1/2 cup coconut flour
2 tablespoons unsweetened cocoa powder
1/4 teaspoon sea salt
1/4 teaspoon baking soda

Wet ingredients:
4 large eggs
2 tablespoon grapeseed oil
1/2 cup agave nectar
1 tablespoon food coloring, made from vegetable dye.

Preheat oven to 350 degrees F. Line 9 muffin cups with paper liners.

Combine the dry ingredients together. Make sure you sift the coconut flour.

Whisk together the wet ingredients in a medium bowl. Blend the dry ingredients with the wet ingredients using a handheld mixer.

Scoop about 1/4 cup of batter into the muffin cup.

Bake for about 18-22 minutes or until a toothpick inserted comes out with only a few moist crumbs attached.

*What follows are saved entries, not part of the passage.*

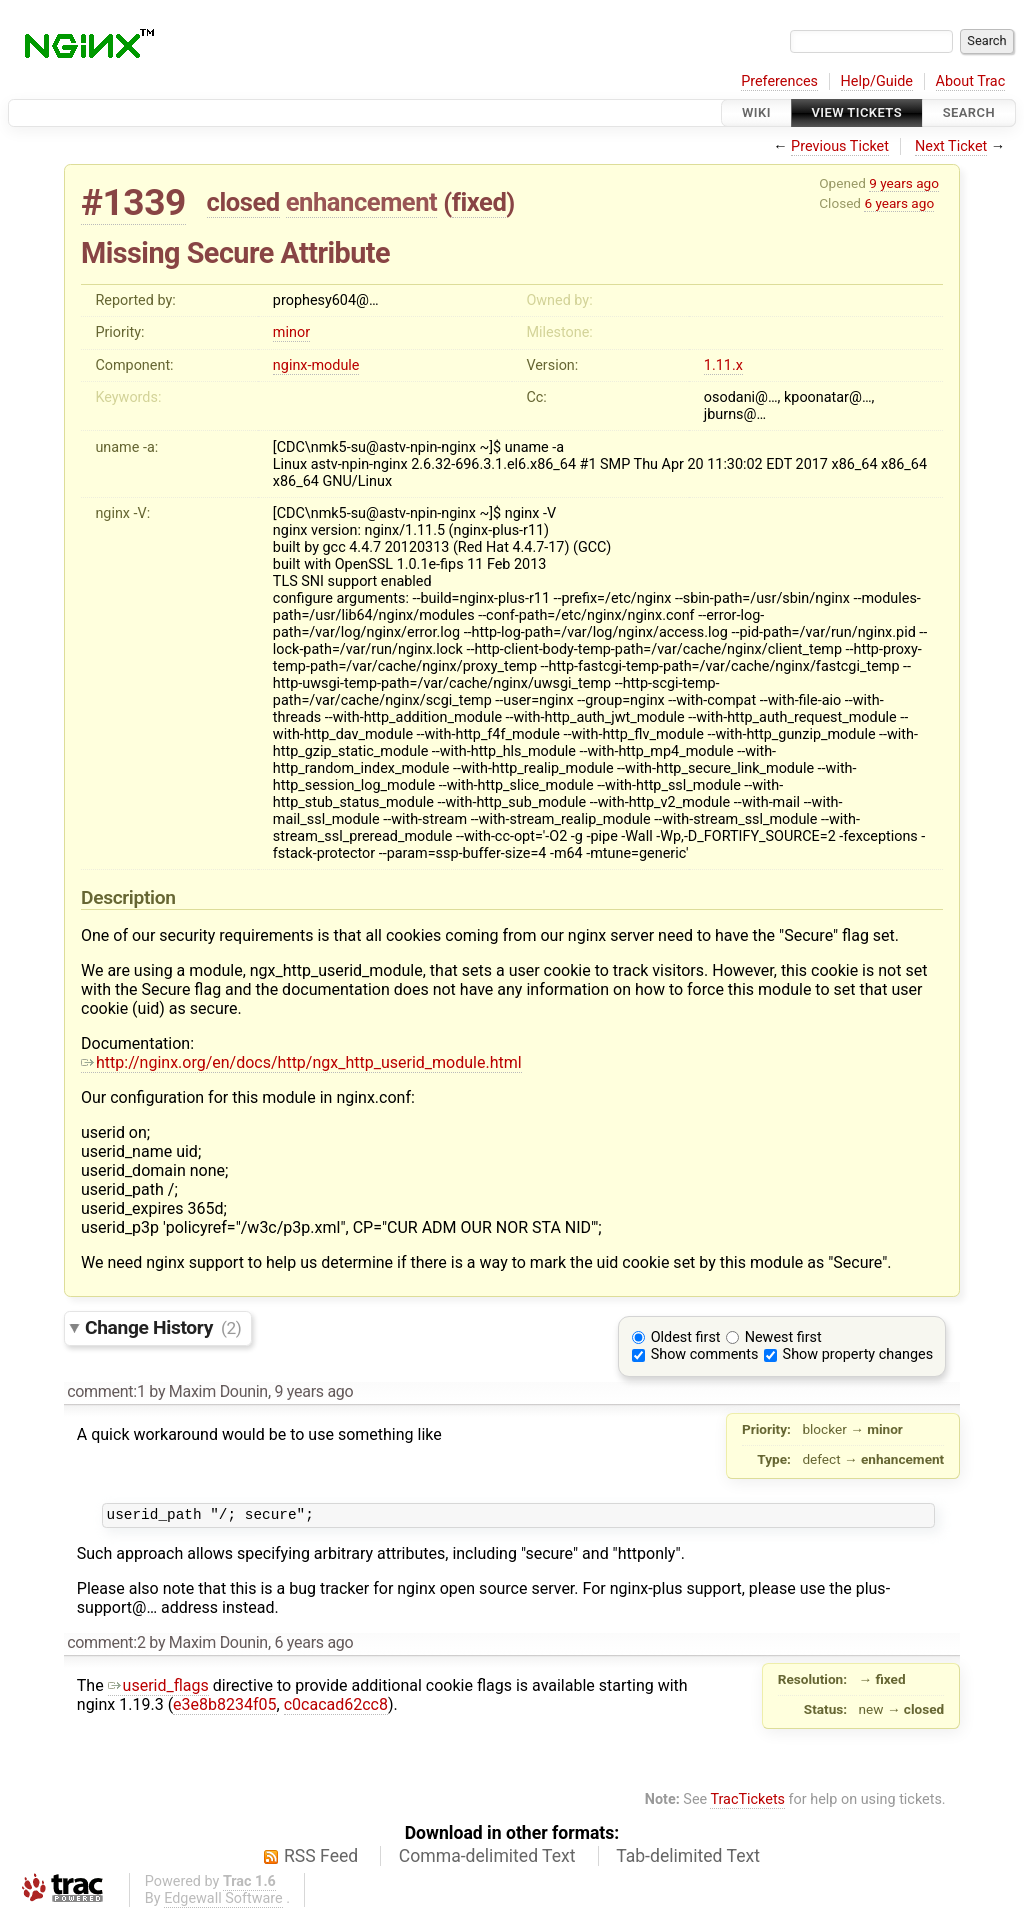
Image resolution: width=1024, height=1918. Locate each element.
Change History (163, 1327)
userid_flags (158, 1688)
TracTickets (747, 1802)
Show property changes (858, 1354)
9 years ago (904, 183)
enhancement (362, 202)
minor (291, 332)
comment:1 (106, 1391)
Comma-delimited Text (487, 1859)
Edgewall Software (223, 1901)
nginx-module (316, 365)
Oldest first (686, 1337)
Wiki (756, 112)
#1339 (133, 202)
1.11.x (723, 365)
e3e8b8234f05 (224, 1707)
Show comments (705, 1354)
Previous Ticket (840, 146)
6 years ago (899, 203)
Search (969, 112)
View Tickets (857, 112)
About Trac (971, 81)
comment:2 (106, 1645)
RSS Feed (321, 1859)
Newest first (783, 1337)
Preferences (779, 81)
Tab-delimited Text (688, 1859)
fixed (479, 202)
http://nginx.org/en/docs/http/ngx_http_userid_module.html (301, 1062)
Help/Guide (877, 81)
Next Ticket (951, 146)
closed (243, 202)
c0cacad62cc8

Let it cool for one hour, then frost and serve.

Cream Cheese Frosting:
3/4 cup heavy cream
8 ounces cream cheese at room temperature
1/4 cup agave nectar

Whip the heavy cream with a mixer until stiff peak forms.
Whip the cream cheese and agave nectar together in a separate bowl until well-combined.

Gently fold the cream cheese mixture with the whipped cream using a rubber spatula. Store in a glass jar in the refrigetor up to two days.

glutenfree This recipe is from the book Gluten-Free Cupcakes by Elana Amsterdam. I highly recommend her book if you are into gluten-free baking.

6 Responses to Sweet and Moist Red Velvet Cupcakes

  • Vikki says:

    I am curious as to why you would use agave nectar, it is not a healthy substitute for sugar.

  • Laney says:

    Absolutely loved these! I did replace the agave with honey (cos that’s what I had on hand) No icing or food colouring either but boy were they amazing!!

  • Rue says:

    Followed the instructions, it went like breadcrumbs, put one batch in the oven, added a few more eggs, oil and agave, more like putty, still didn’t come together and burnt, help, any ideas where I’ve gone wrong?

  • Cheryl says:

    Cupcakes were great. Would fill muffin cup higher than 1/4 full next time. Used honey-cheaper option than agave.
    Want more recipes using coconut flour.
    Cheers,
    cneryl

  • Melinda says:

    I love your effort in doing this but there is nothing healthy about these as you state. Heavy whipping creme is an artery clogger. May not appreciate it until someone you know has a heart attack or stroke.

  • It's JUST Cupcakes says:

    The snobby comments on a CUPCAKE RECIPE.. My God. Any real baker knows how to substitute or omit ingredients to get the desired nutritional outcome. (Was that snobby enough?) Not to mention, this recipe is from a book. Not something any author on this site invented.